Zhitong Finance ·  Sep 5 21:30  · Ratings

Analysts from Bank of America Securities and Morgan Stanley also lowered their target price for C3.ai after the company announced its first quarter financial performance.

Zhitong Finance APP learned that $C3.ai (AI.US)$ First quarter subscription revenue and full-year revenue guidance were lower than expected, and analysts from Bank of America Securities and Morgan Stanley also lowered their target price for C3.ai after the company announced its first quarter financial performance.

The financial report shows that C3.ai's first quarter total revenue increased by 20.5% to $87.2 million, better than the analyst's expected $86.94 million; adjusted loss per share was $0.05, market expectation was a loss of $0.13 per share. However, facing high interest rates and unstable business, the company's cautious attitude towards investment in new software has affected the demand for C3.ai products. The company's first quarter subscription revenue was $73.5 million, lower than the average analyst's expectation of $79.1 million. Although the company's total revenue is slightly higher than expected, the significant decline in subscription revenue reflects the general concerns about corporate spending during periods of economic uncertainty. Looking ahead, the company maintains its revenue expectation for the fiscal year 2025 between $0.37 billion and $0.395 billion, with the mid-range below the analyst's expected $0.3839 billion.

Bank of America Securities reiterated its "underperform" rating on c3.ai, pointing out that the company's growth and profit margin situation remains poor. The bank also lowered c3.ai's target price from $24 to $20, citing limited potential for accelerated revenue growth, profit margin expansion, and bottoming out of backlogged orders.

Analysts at Bank of America Securities led by Brad Sills stated that c3.ai reported moderate growth in subscription revenue (up 19.7% year-on-year, higher than the bank's forecast of 19%), but maintaining unchanged revenue guidance for fiscal year 2025 does not mean the company has meaningfully participated in the AI adoption cycle.

Analysts point out that c3.ai's pilot trading indicators once again show a positive trend, with 52 transactions in the first quarter, higher than the 34 transactions in the fourth quarter of fiscal year 2024. However, analysts add that pilot business has not yet translated into substantial subscription revenue growth so far.

Brad Sills and his team pointed out that the company is still going through the transition from subscription to consumption, putting pressure on remaining performance obligations (RPO). The company's first quarter PRO decline reached a record 16% month-on-month, indicating limited visibility on when PRO will bottom out. Meanwhile, the company is investing for growth.

Analysts expect that pilot trading will bring more subscription revenue contributions. They also add that with the agreement term of 3 to 5 years, they expect RPO to bottom out and accelerate in the coming quarters. Analysts are closely watching this, as well as the subscription growth brought by pilot trading over the past two years. Analysts also hope for more continuity in the company's CFO office, as the turnover rate in that office has been a concern.

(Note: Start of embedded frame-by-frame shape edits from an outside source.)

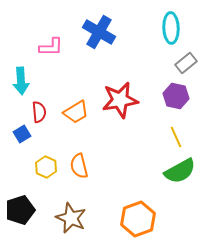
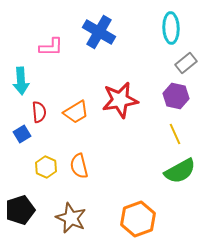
yellow line: moved 1 px left, 3 px up
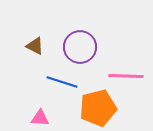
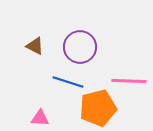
pink line: moved 3 px right, 5 px down
blue line: moved 6 px right
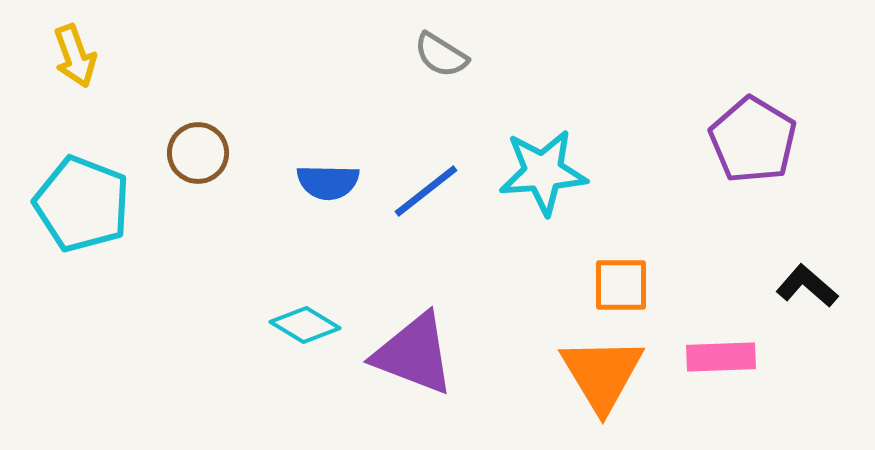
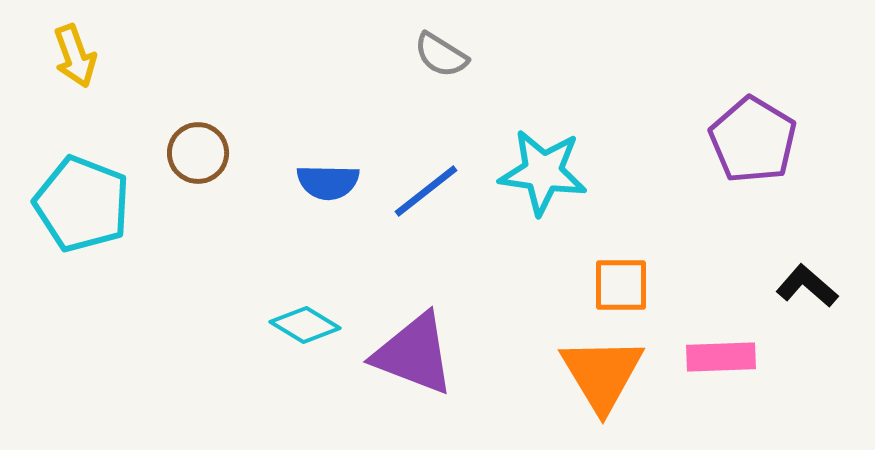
cyan star: rotated 12 degrees clockwise
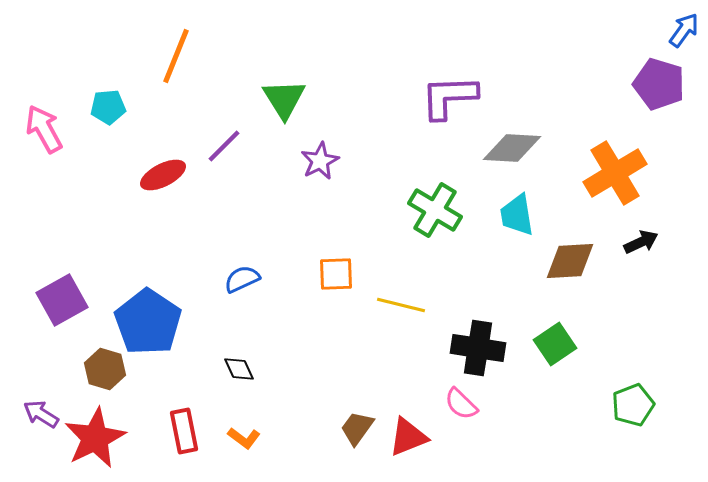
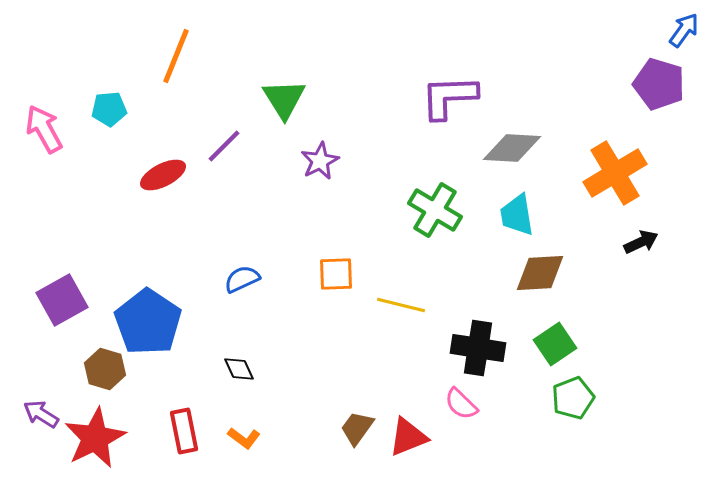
cyan pentagon: moved 1 px right, 2 px down
brown diamond: moved 30 px left, 12 px down
green pentagon: moved 60 px left, 7 px up
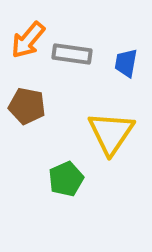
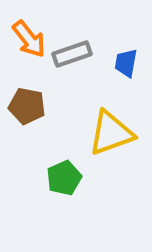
orange arrow: moved 1 px right, 1 px up; rotated 78 degrees counterclockwise
gray rectangle: rotated 27 degrees counterclockwise
yellow triangle: rotated 36 degrees clockwise
green pentagon: moved 2 px left, 1 px up
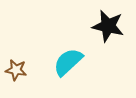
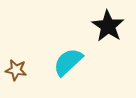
black star: rotated 20 degrees clockwise
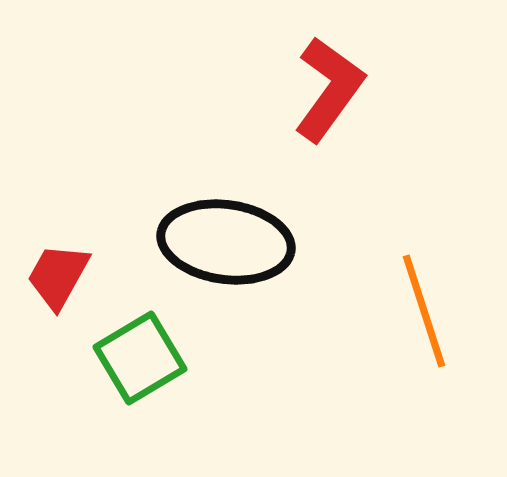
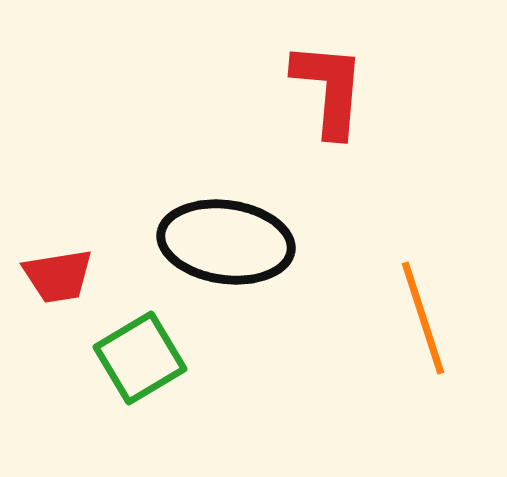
red L-shape: rotated 31 degrees counterclockwise
red trapezoid: rotated 128 degrees counterclockwise
orange line: moved 1 px left, 7 px down
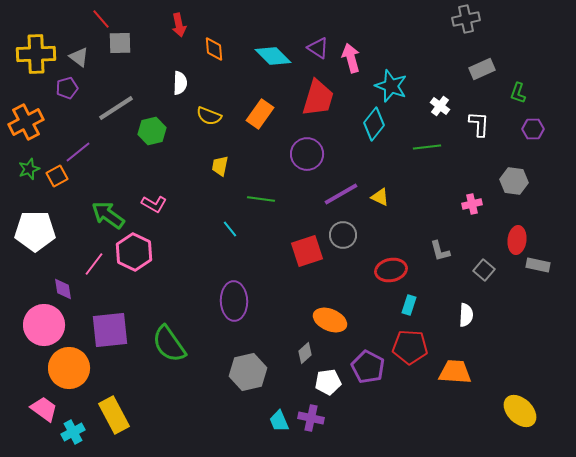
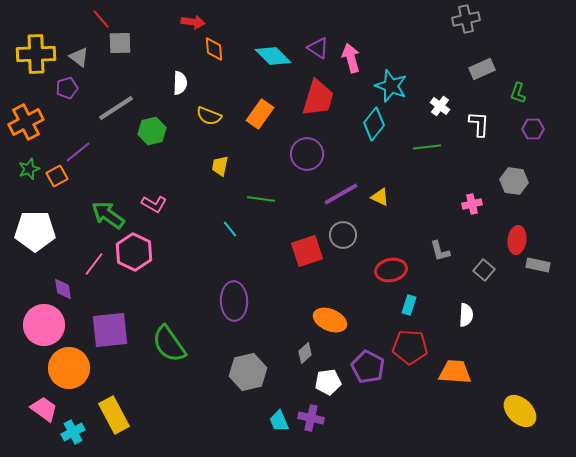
red arrow at (179, 25): moved 14 px right, 3 px up; rotated 70 degrees counterclockwise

Morgan Stanley maintained its 'shareholding' rating on C3.ai, with a target price decreased from $23 to $21. Analysts led by Sanjit Singh stated that although the company's revenue growth has accelerated for six consecutive quarters, it is mainly driven by services, while software revenue is below market expectations.

Analysts state that the signed agreements, pilots, and contributions from partners are all showing strong momentum, but they are sticking with their 'shareholding' rating on the stock due to underperforming revenue growth and operating margin.